You remember the first time it happens to you at college. No, not that — the other spark. It happened to me in the early 1970s in Professor Carl Schorske’s class on Viennese intellectual history at the turn of the 20th century. There he showed, with remarkable eloquence and erudition, how Freud, Klimt, Schoenberg, and other seminal figures had changed Western intellectual life forever.
After we left college, many of us went on to have traditional, even distinguished, careers, but I venture to guess few had many more Schorskean moments.
Forty-five years after departing from Princeton, I felt something akin to that first spark.
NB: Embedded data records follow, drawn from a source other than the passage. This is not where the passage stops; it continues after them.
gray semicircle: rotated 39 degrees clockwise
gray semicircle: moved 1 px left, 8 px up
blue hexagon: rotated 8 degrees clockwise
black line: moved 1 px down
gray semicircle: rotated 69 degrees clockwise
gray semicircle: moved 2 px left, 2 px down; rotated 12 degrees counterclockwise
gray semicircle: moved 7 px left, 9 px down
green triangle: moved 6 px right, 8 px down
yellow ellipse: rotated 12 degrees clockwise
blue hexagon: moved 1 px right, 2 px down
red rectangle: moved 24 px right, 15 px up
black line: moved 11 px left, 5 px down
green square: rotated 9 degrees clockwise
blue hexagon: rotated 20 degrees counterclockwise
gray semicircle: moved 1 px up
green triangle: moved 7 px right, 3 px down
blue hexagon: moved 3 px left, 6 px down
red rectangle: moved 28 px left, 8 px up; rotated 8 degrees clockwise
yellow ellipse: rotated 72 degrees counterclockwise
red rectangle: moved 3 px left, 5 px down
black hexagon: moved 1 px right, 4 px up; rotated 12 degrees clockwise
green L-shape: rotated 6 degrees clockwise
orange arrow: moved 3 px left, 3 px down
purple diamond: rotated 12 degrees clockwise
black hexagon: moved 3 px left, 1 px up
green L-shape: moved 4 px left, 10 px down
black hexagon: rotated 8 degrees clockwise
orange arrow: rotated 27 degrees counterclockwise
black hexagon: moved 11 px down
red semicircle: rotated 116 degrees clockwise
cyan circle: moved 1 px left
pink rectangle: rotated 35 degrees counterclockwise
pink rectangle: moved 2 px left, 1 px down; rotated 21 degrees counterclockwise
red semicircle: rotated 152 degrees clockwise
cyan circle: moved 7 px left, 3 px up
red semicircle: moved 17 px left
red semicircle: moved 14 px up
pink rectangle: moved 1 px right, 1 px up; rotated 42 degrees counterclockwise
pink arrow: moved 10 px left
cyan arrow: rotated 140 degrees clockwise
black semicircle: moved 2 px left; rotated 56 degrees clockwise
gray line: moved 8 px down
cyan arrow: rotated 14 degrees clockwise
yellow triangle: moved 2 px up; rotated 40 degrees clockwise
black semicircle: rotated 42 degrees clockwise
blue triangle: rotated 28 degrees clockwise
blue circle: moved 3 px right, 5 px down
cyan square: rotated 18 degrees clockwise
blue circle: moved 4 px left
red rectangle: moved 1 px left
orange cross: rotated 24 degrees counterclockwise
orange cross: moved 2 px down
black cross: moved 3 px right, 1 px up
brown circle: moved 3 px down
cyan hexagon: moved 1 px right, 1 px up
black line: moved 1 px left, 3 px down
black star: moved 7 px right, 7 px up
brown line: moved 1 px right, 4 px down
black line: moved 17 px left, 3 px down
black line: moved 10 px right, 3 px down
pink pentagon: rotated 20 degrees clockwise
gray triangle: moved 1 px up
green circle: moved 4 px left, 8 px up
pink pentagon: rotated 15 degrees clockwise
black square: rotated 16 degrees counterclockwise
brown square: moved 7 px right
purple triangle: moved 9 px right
Through a CUNY program allowing seniors like me to audit undergraduate classes, I ended up in a class at Hunter College on “Narratives of Adultery in 19th-Century Literature.” Into the class strode young and hip, Armenian-born Professor Margarit Ordukhanyan. “So,” she said wryly, “if you’ve come to talk about sex, you’re in the wrong place.” Of course, that’s all we talked about during the remainder of the semester as we pored through novels by Flaubert, Tolstoy, and Hardy.
Though the two professors have different teaching styles, they have something fundamental in common: They both revere the artists whose works they are explaining. Sitting in class, you hear this: The artists you are studying are people who take ideas seriously and practice their craft at the highest levels. Put in the time to try to understand what they are trying to create and you will be rewarded, even changed. At the end of each class you feel it: You are being consumed by an intellectual delirium.